President Xi was addressing a meeting of the Chinese Academy of Sciences and the Chinese Academy of Engineering.
President Xi hates cryptocurrencies
Despite the dominance of Chinese as the miners of Bitcoin, the Chinese establishment hates cryptocurrencies. Its reasoning is simple. The people who like cryptocurrencies tend to be distrustful of governments. The attraction of cryptocurrencies is anonymity. The Chinese state, as currently in power, hates anything which aids secrecy, except for itself.
In addition, though likely not a major factor, the sheer scale of electricity consumption to feed the Bitcoin mining habit, and many other cryptocurrencies, will have given the Chinese government ‘food for thought’. While trivial in the context of overall Chinese power consumption, the marginal cost and effect is substantial. Diverted to more constructive uses, that same power could produce more good than realising the occasional Bitcoin.
Indeed, over the past five years, the attitude to cryptocurrencies has evolved, from:
- the People’s Bank of China (PBoC) in 2013 starting to regulate Bitcoin even as it said people were still free to trade
- to the PBoC freeze of withdrawals in early 2017
- in late 2017, the disavowal of domestic Chinese cryptocurrency exchanges.

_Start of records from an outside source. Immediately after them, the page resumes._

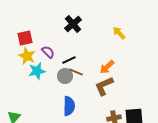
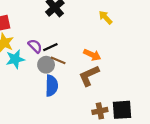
purple semicircle: (48, 52) -> (35, 46), moved
orange arrow: (107, 67) -> (92, 55), turned -112
blue semicircle: (69, 106) -> (52, 86), moved

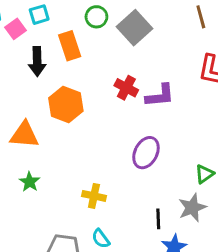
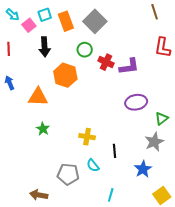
green circle: (96, 17) -> (85, 50), moved
gray square: (135, 28) -> (95, 21), moved
orange rectangle: (70, 46) -> (66, 21), moved
purple ellipse: (146, 153) -> (136, 102), moved, turned 55
black line: (158, 219) -> (114, 151), moved

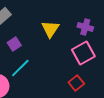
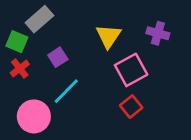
pink square: (83, 53) -> (131, 70), moved
red square: (76, 83) -> (131, 107), moved

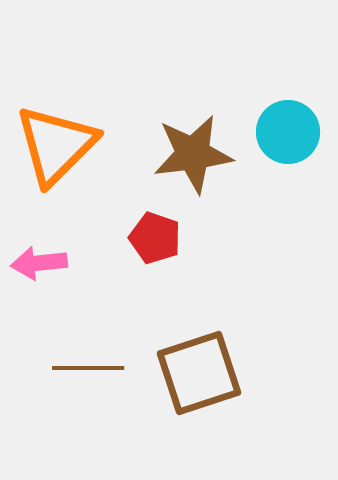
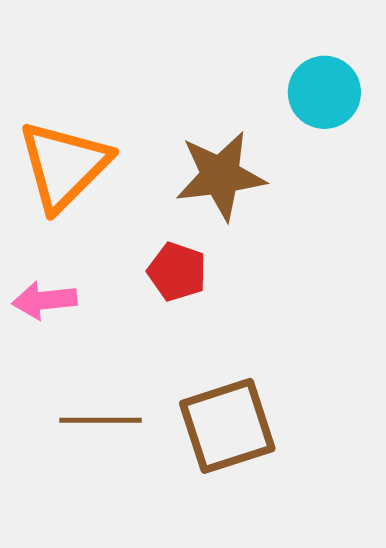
cyan circle: (288, 132) -> (324, 92), moved

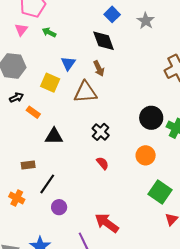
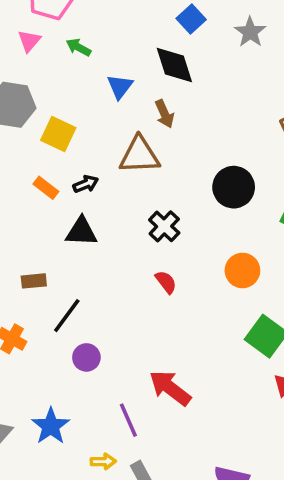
blue triangle: (68, 63) -> (120, 87), moved
yellow square: (50, 83) -> (58, 134), moved
black arrow: (17, 98) -> (86, 184), moved
black circle: (151, 118) -> (234, 187), moved

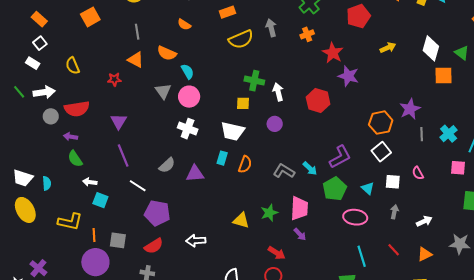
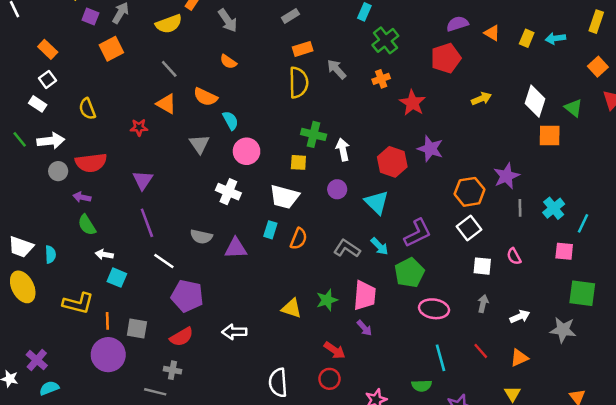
orange rectangle: (227, 12) -> (303, 49), moved
gray arrow: (271, 28) -> (337, 69), turned -30
gray line: (137, 32) -> (169, 69), turned -35
yellow semicircle: (241, 39) -> (298, 82), turned -70
purple star: (348, 76) -> (430, 149), moved
pink circle: (189, 97) -> (247, 151), moved
gray semicircle: (167, 165) -> (201, 237), turned 54
cyan triangle: (368, 188) -> (377, 202), moved, size x1.5
gray star: (460, 244) -> (563, 330), moved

By banning cryptocurrency trading, the Chinese Government authorities hoped to:
- reduce capital flight, especially when this was unrecorded
- address tulip-mania or South Sea Bubble gambling
- attack tax evasion
- disable unofficial drug dealing.
What President Xi likes is … the blockchain
As Mr Trump frequently trumpets, China wants to innovate in areas where it can obtain some form of strategic advantage. These include, inter ali, 5G, AI … and blockchain.
Though no one can be sure precisely how blockchains will apply, among the ones where China sees advantage are:
- supply chains
- food safety (not an area where China has a great record)
- alcohol tracking (Axios offers the example of Ant Financial, Alibaba’s mobile payments arm, working on methods to verify (and trace) the authenticity of Maotai, a pricey brand of Chinese liquor)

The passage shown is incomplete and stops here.